La deuxième partie du film est plus conventionnelle, mais tout aussi bien filmée. Une fois la première partie écoulée, le film souffre juste du fait que l'on devine l’identité des victimes et dans quel ordre elles vont y passer. De plus, je serais tenté de dire que le tueur n'est pas assez charismatique. Hormis ces deux défauts assez fréquemment rencontrés dans le « slasher », Vertige fourmille de très bonnes idées, notamment sur les mises en scène, souvent surprenantes, des meurtres. Ainsi, si l’on devine assez aisément qui va mourir, on est souvent surpris par la manière. De plus, une fois n’est pas coutume dans l’univers du slasher, nous suivons des personnages pas trop bêtes, qui réfléchissent avant de se jeter dans la gueule du loup, et qui se font trucider plus par l’expression de leurs émotions et de leurs personnalités que parce qu'ils auraient eu des envies suicidaires en se baladant seul dans le noir.

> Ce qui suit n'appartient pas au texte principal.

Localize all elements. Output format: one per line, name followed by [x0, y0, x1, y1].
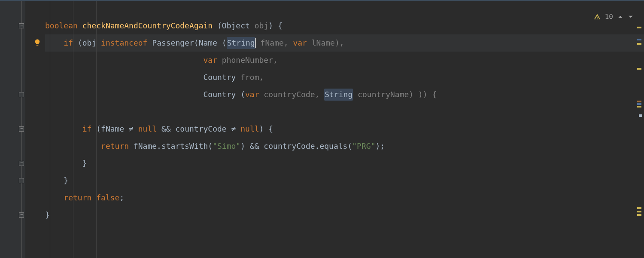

Autre élément inattendu de cette production : le casting. En général, le slasher est un genre dans lequel les acteurs ne sont pas toujours crédibles. On fait souvent abstraction de toute construction psychologique puisque la satisfaction recherchée est de voir les personnages se faire trucider. De plus, les acteurs français souffrent souvent d'un jeu trop théâtral pour ce type de films, ce qui donne souvent l’impression qu'ils ne « vivent » pas le film. Et bien, dans « Vertige », cela n'est pas le cas! Le casting est ici irréprochable et vit parfaitement l'action. Pour ma part, j'ai même été particulièrement impressionné par les performances de Raphaël Lenglet et de Nicolas Giraud qui dégagent, en plus d'être de bons comédiens, un charisme que je n'avais plu constaté depuis bien longtemps dans le cinéma français.

La conclusion de à propos du Film : Vertige [2009]

Richard B.
80

Vertige est une sorte de croisement entre Cliffhanger et Vendredi 13. Un grand huit vertigineux, une traque sans répit. En fait, c'est tout simplement quatre-vingt cinq minutes d'air pur dans un style de cinéma que l’on n’aurait jamais cru voir dans le paysage français. Il est certains qu’Abel Ferry est désormais un réalisateur à suivre de très près… sauf, peut-être, lorsque qu'il fait de l'alpinisme.

Que faut-il en retenir ?

  • Les impressions de vertiges,
  • les prises de vues, le casting,
  • l'ambiance globale,
  • de vraies trouvailles dans la mise en scène.

Que faut-il oublier ?

  • Une deuxième partie plus prévisible,
  • un tueur pas assez charismatique.